小姑娘又道:“不如休息一会儿吧?我们去外面走走?”
“劳逸结合呀,哥哥。”
尽管毫无血缘,但他们确实一起长大,阿昭全心的喜爱着自己的兄长。
在一叠声的“哥哥”里,少年的眉头微松——修炼的事情,确实不宜太急,不然容易乱了心境。
但他却做出一副好不容易才松口的样子:“那好吧。”
朝笙以为他仍不开心,又努力哄了少年好半天,最后谢玄暮才牵过她的手,问道:“阿昭想去哪?”
朝笙的手指天。
飞鸟经过,谢玄暮默然无语。
“玉兰花开了。”小姑娘当然不是想飞上天和太阳肩并肩,她只是想让兄长替她摘得一朵春三月的玉兰。
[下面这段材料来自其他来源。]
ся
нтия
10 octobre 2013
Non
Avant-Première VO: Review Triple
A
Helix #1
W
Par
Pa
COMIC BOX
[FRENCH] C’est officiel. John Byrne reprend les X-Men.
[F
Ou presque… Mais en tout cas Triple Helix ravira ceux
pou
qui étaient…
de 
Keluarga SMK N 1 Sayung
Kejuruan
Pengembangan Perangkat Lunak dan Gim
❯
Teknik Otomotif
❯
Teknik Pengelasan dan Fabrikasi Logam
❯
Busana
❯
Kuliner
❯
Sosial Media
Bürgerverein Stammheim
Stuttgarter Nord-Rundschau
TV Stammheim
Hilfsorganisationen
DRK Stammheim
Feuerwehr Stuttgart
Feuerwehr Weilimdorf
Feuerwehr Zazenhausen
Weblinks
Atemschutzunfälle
谢玄暮明白了她的意思,待要飞身而上,一道严厉的声音忽而响起。
“慕生,你在做什么?”
是李如归。
哪怕修为比自己的儿子甚至还要低上一个境界,可作为父亲的威严依然管束着“李慕生”,当然,也管束着“阿昭”。
“阿昭”感激这位养父,但又发自内心的畏惧着他,她躲在谢玄暮身后,怯怯探出头来:“爹爹。”
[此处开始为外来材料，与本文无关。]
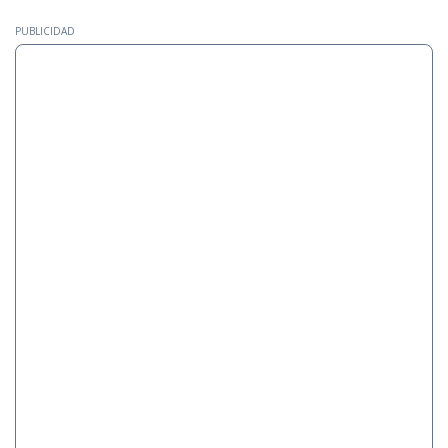
PUBLICIDAD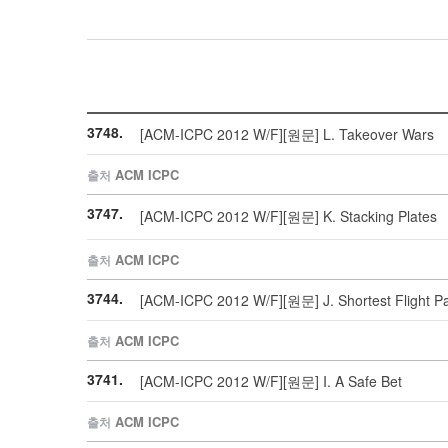
3748.
[ACM-ICPC 2012 W/F][원문] L. Takeover Wars
ACM ICPC
출처
3747.
[ACM-ICPC 2012 W/F][원문] K. Stacking Plate
ACM ICPC
출처
3744.
[ACM-ICPC 2012 W/F][원문] J. Shortest Flight P
ACM ICPC
출처
3741.
[ACM-ICPC 2012 W/F][원문] I. A Safe Bet
ACM ICPC
출처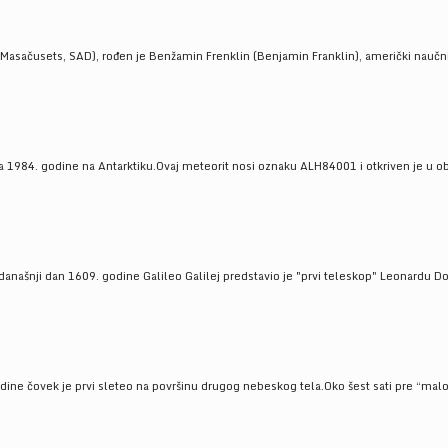
Masačusets, SAD), rođen je Benžamin Frenklin (Benjamin Franklin), američki naučnik 
 1984. godine na Antarktiku.Ovaj meteorit nosi oznaku ALH84001 i otkriven je u oblas
a današnji dan 1609. godine Galileo Galilej predstavio je "prvi teleskop" Leonardu D
odine čovek je prvi sleteo na površinu drugog nebeskog tela.Oko šest sati pre “malo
李如归没有应声,只是道:“回房间去,别扰了你兄长的修行。”
玉兰花还没摘。
但朝笙潜意识里便不会和李如归撒娇卖痴,她捏了捏谢玄暮的衣角,往小院外走去了。
李如归看着目盲的养女轻车熟路,踏着小石径出了院门。
收养她本就有着私心,未料到她与“李慕生”的感情这样的好。
眨眼已经十三年,昔年襁褓里瘦弱如小鼠的婴儿,已长成了亭亭玉立的模样,明艳的面孔又存着稚气的天真,唯一遗憾的是——眼睛是瞎的。
李如归暂且先不想对于养女的打算,他拿起石桌上铺开的符文,一一感受其中的灵力。
大多中规中矩,但居然有十几张格外的出彩,他心下一喜,继续查看下去,然而剩下的也都很寻常。
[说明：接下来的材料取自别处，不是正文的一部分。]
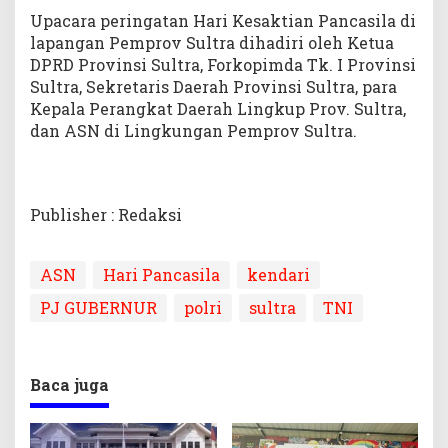
Upacara peringatan Hari Kesaktian Pancasila di
lapangan Pemprov Sultra dihadiri oleh Ketua
DPRD Provinsi Sultra, Forkopimda Tk. I Provinsi
Sultra, Sekretaris Daerah Provinsi Sultra, para
Kepala Perangkat Daerah Lingkup Prov. Sultra,
dan ASN di Lingkungan Pemprov Sultra.
Publisher : Redaksi
ASN
Hari Pancasila
kendari
PJ GUBERNUR
polri
sultra
TNI
Baca juga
李如归拧眉呵斥:“大道未成,贪恋玩乐,如何能这样。”
“李慕生”的本能让他低下头来:“父亲教训得是。”
“再写五十张,不可太差。”李如归说,“不然今夜便不必睡了。”
暮色已深,要再写五十张,确实是不必睡的。
但他没有反驳。
星斗满天时,谢玄暮终于停下了笔。
筋疲力尽的疲倦涌了上来,灵力持续的损耗很痛苦,李如归并非不懂,只是想借此逼出他的潜力罢了。
谢玄暮一哂,指尖划过符文——明天若父亲看了,又可以免去一夜的睡眠。